NEWS
01/12/2025
No news is good news: GBP after the budget
Chancellor Rachel Reeves hosted a post-Autumn Budget reception last week in an effort to get influential City decision-makers to help sell the budget. As reported by the Financial Times, a person briefed on the event said that the mood was “a lot more positive and warmer than expected while the chancellor struck a confident tone”. If that sounds a little too understated, consider the mood ahead of the budget.
‘Currency traders bet against sterling ahead of Budget’, read one headline in that same newspaper, with traders projecting increased taxes could dampen economic growth.
Meanwhile, analysts at ING cautioned that “sterling faces dual risks on Budget day”. Their baseline case saw moderate sterling depreciation. A more bearish scenario would be one in which “budget announcements don’t convince markets that the fiscal path is sustainable”, which “could shape into an uncontrolled selloff in gilts and sterling”.
In the end, the response has been (so far) moderate, with an initial rise in sterling, as investors were reassured by higher than anticipated fiscal headroom.
GBP and gilts subsequently dipped as the markets chewed on the full implications of complex budget proposal.
So no major news, which will be (modestly) good news for the embattled Chancellor.
In the end, numbers speak louder than cocktail parties: currency traders will draw their own conclusions, weighing fiscal headroom against the government’s resolve.
Buying time?
The relatively sanguine response to the budget raises a question: did Reeves skilfully thread the needle, reassuring markets on fiscal prudence while kickstarting growth and honouring the party’s pledge to sustain investment in services and infrastructure, or has the government simply kicked the budgetary can down the road?
Many of the planned cuts are backloaded, as are tax measures, while the need for additional revenue looms, plausibly through higher taxation, a politically fraught decision the government appears to be deferring.
An alternative (or complementary) view argues for an urgent, radical shift toward a pro-growth economic model.
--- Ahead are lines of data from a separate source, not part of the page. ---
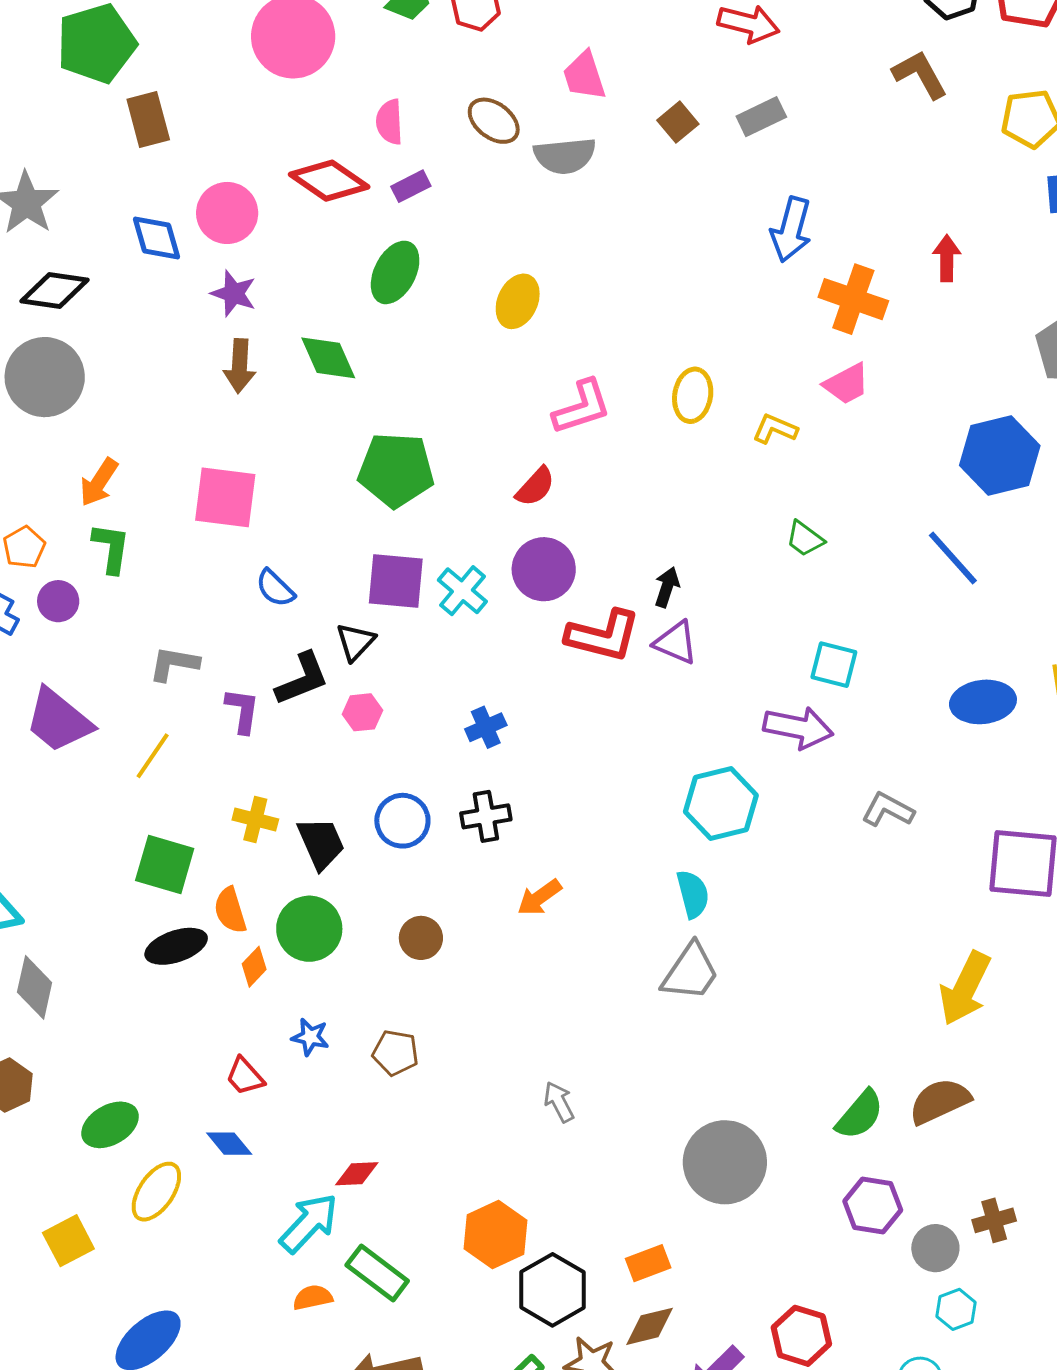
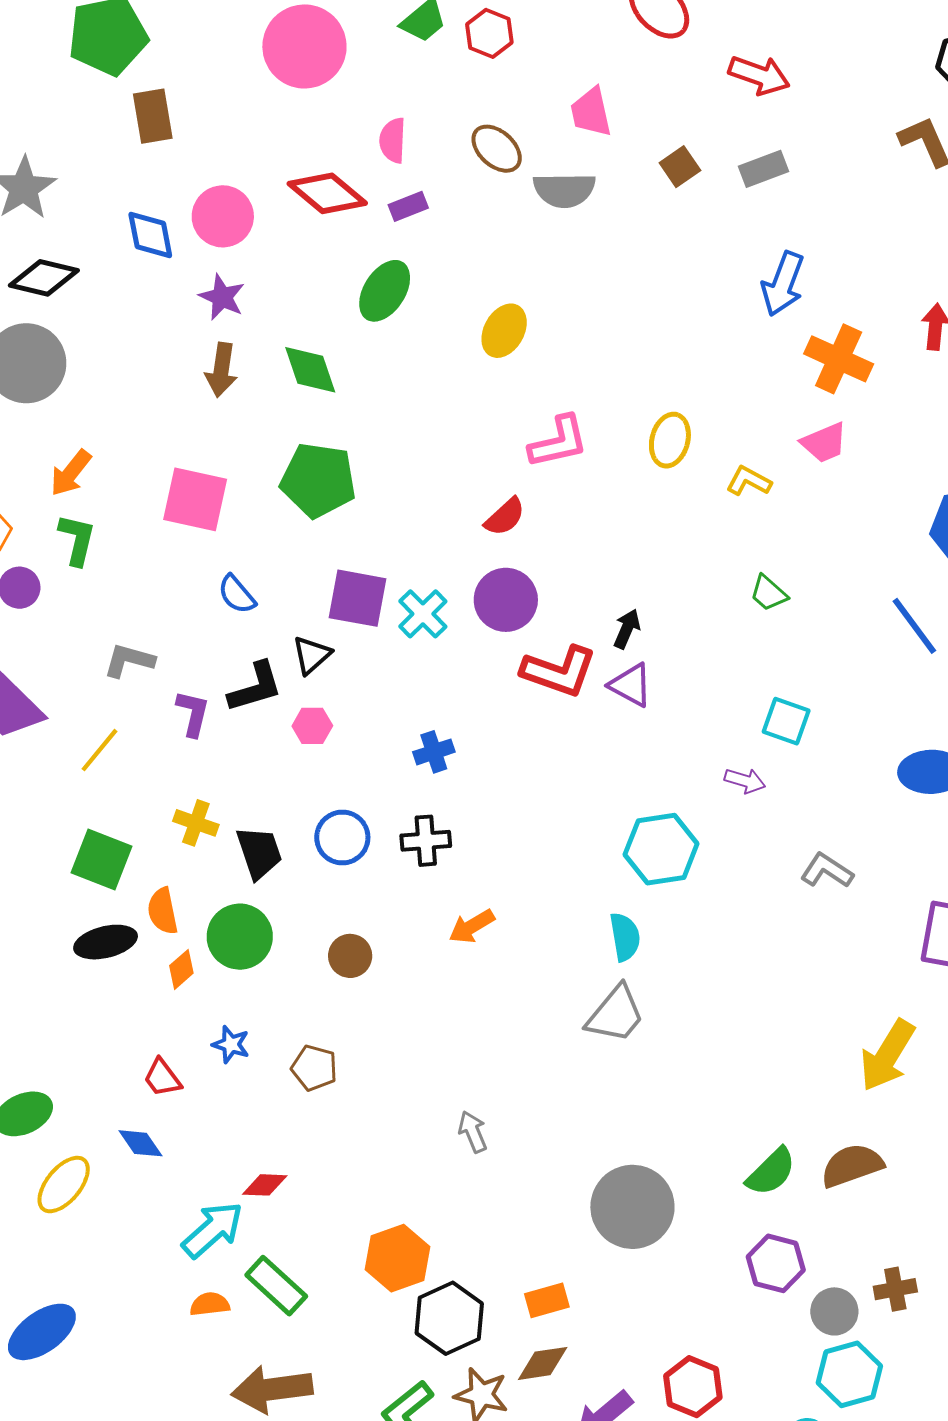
green pentagon: (396, 470) -> (318, 480), moved
purple arrow: (798, 728) -> (745, 781), size x0.6
cyan hexagon: (956, 1309) -> (849, 1374), size x1.6

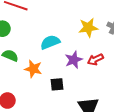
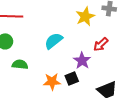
purple star: (74, 60) -> (82, 61), moved
orange star: (33, 69) -> (52, 82), moved

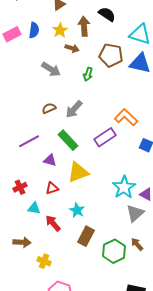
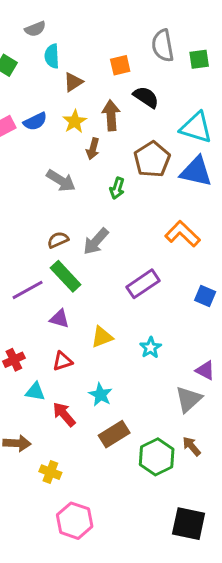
blue semicircle: (34, 30) -> (35, 121), turned 56
brown arrow: (72, 48) -> (93, 149), turned 88
brown pentagon: (111, 55) -> (152, 159), turned 30
orange L-shape: (126, 117) -> (182, 234), moved
green rectangle: (68, 140) -> (66, 276), moved
yellow triangle: (78, 172) -> (102, 337), size x0.7
cyan star: (124, 187) -> (151, 348), moved, size x0.6
brown rectangle: (86, 236) -> (114, 434), turned 30

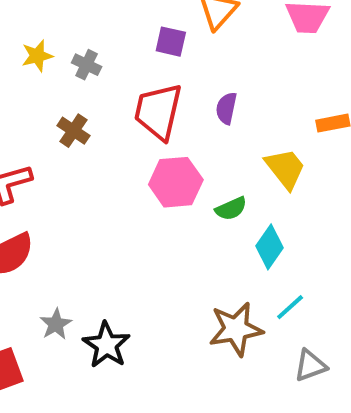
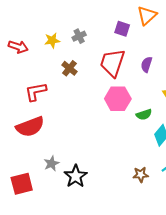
yellow star: (37, 56) -> (52, 40), moved
gray cross: (87, 65) -> (79, 36), turned 32
brown star: (236, 329) -> (141, 175), size x0.6

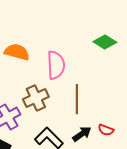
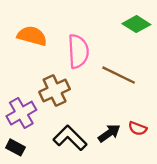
brown line: (77, 99) -> (119, 75), moved, turned -64

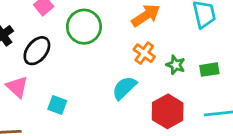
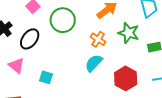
orange cross: (144, 53) -> (98, 39), moved
green star: (176, 65) -> (129, 33), moved, size x1.5

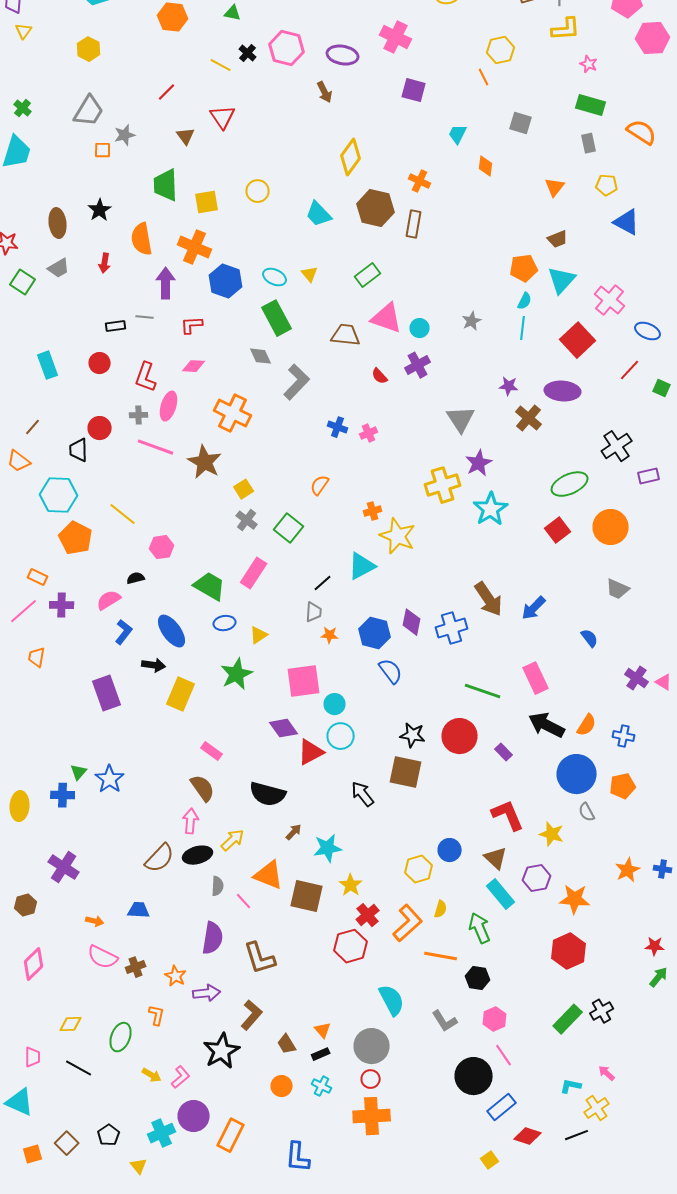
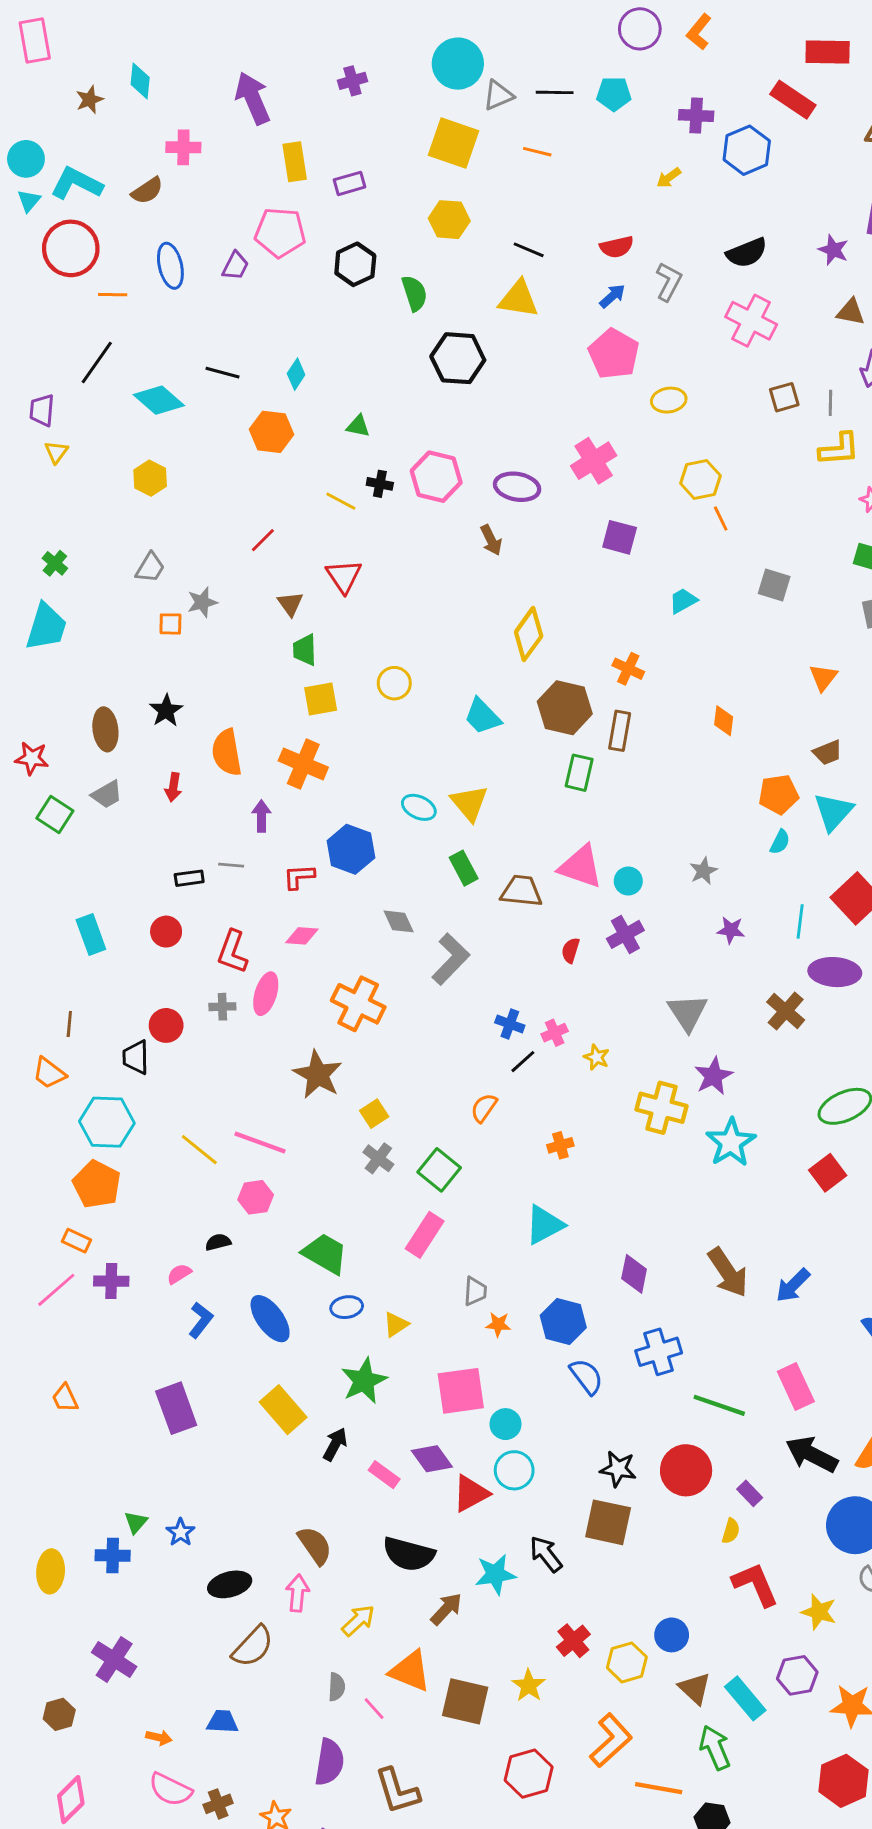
pink cross: (396, 37) -> (594, 461), turned 32
yellow hexagon: (501, 50) -> (700, 480), moved
black cross: (248, 53) -> (380, 484), turned -30
gray trapezoid: (89, 111) -> (150, 568), size x0.7
cyan trapezoid: (458, 134) -> (683, 601), turned 35
orange diamond: (486, 166) -> (724, 721), moved
green trapezoid: (166, 185) -> (305, 650), moved, size x0.7
yellow triangle: (310, 274) -> (469, 803), size x1.6
green rectangle: (368, 275) -> (579, 773), moved, turned -40
blue hexagon: (226, 281) -> (351, 849), moved
purple arrow: (166, 283) -> (261, 816), size x0.7
green rectangle: (277, 318) -> (464, 868), moved, size x0.7
cyan line: (523, 328) -> (800, 921), moved
red semicircle: (380, 376) -> (570, 950), turned 60
purple star: (509, 386) -> (731, 930), moved
brown line: (33, 427) -> (69, 1024), turned -36
pink line: (156, 447) -> (260, 1142), moved
yellow cross: (443, 485) -> (661, 1108), turned 32
yellow star: (398, 536) -> (596, 1057), moved, size x0.5
orange pentagon: (76, 538) -> (97, 1184), moved
pink rectangle: (254, 573) -> (425, 1235), moved
black line: (323, 583) -> (523, 1062), moved
pink semicircle: (109, 600) -> (179, 1274), size x0.7
purple diamond: (412, 622) -> (634, 1274), moved
blue cross: (452, 628) -> (659, 1352), moved
orange trapezoid: (37, 657) -> (65, 1398), moved, turned -35
black arrow: (154, 665) -> (335, 1444), moved, turned -70
yellow rectangle: (181, 694) -> (283, 1410), turned -64
pink rectangle: (212, 751) -> (384, 1475), moved
blue star: (110, 779) -> (181, 1532), size x0.7
brown arrow: (294, 832) -> (446, 1609), size x1.4
cyan star: (328, 848) -> (495, 1574), moved
black ellipse: (198, 855) -> (230, 1584), moved
brown triangle: (496, 858) -> (695, 1688), moved
yellow semicircle: (441, 909) -> (731, 1531), moved
red cross: (368, 915) -> (573, 1641), moved

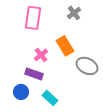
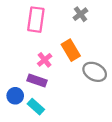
blue circle: (21, 92) -> (15, 96), moved
cyan rectangle: (50, 98) -> (36, 107), moved

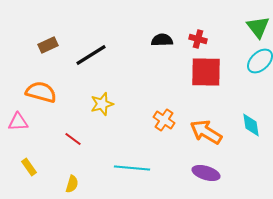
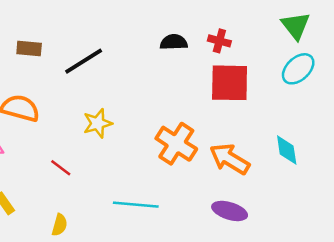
brown rectangle: (48, 45) -> (29, 49), turned 30
orange cross: (164, 120) -> (176, 144), size x1.5

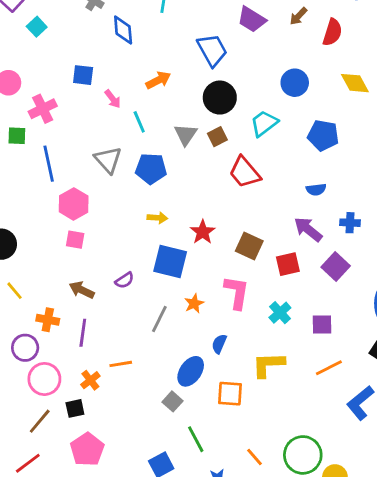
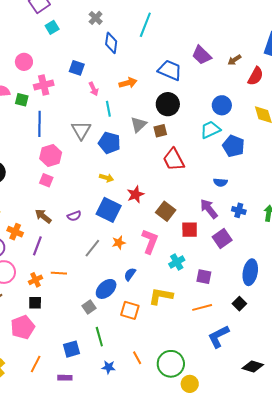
blue trapezoid: (212, 50) -> (170, 70), turned -50
cyan trapezoid: (264, 123) -> (210, 130), moved
black square: (75, 408) -> (35, 303), moved

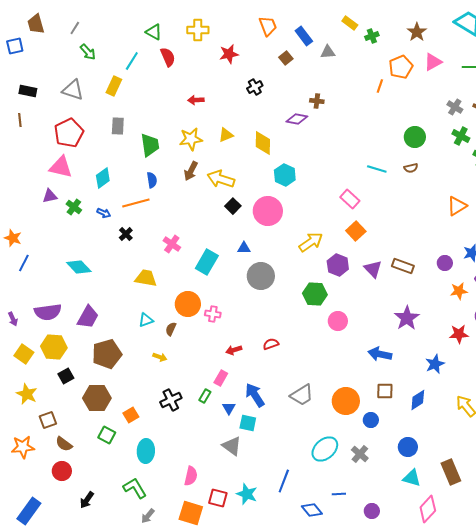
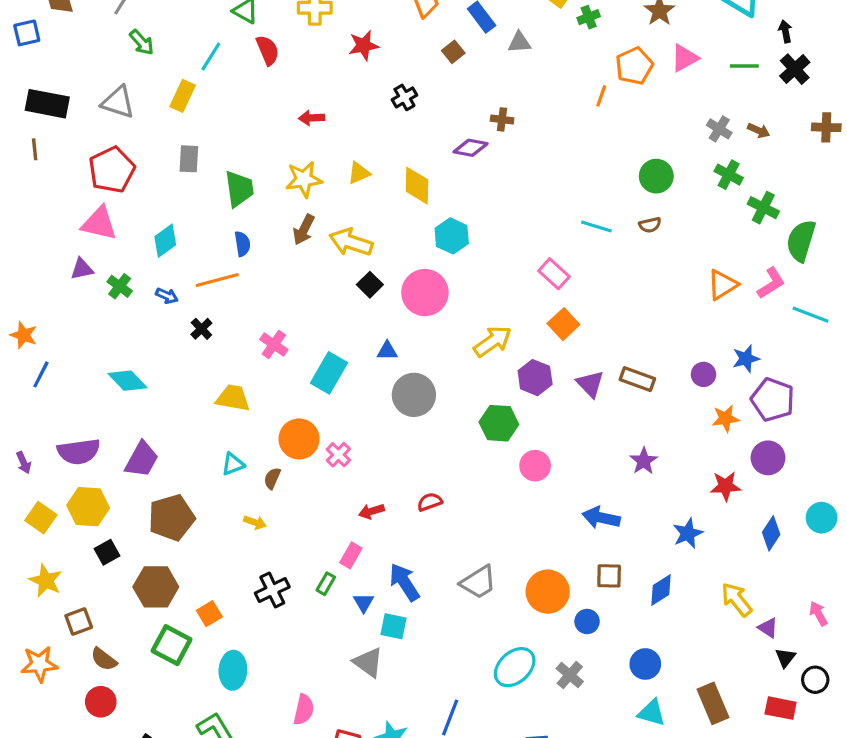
black rectangle: (28, 91) -> (47, 104), size x1.5
pink cross: (213, 314) -> (338, 455), turned 35
purple star: (407, 318) -> (644, 461), size x0.7
green square: (107, 435) -> (172, 645), size x1.4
From this perspective, the budget’s modest impact counts against it. The government faces a complex and politically charged landscape, yet Martin Wolf laments that “what is depressing is that a government with a huge majority dares to do so little to transform economic prospects.”
Wolf concedes that “it is easy to imagine far more irresponsible budgets than this.” But when the stakes are this high, good enough may not be good enough.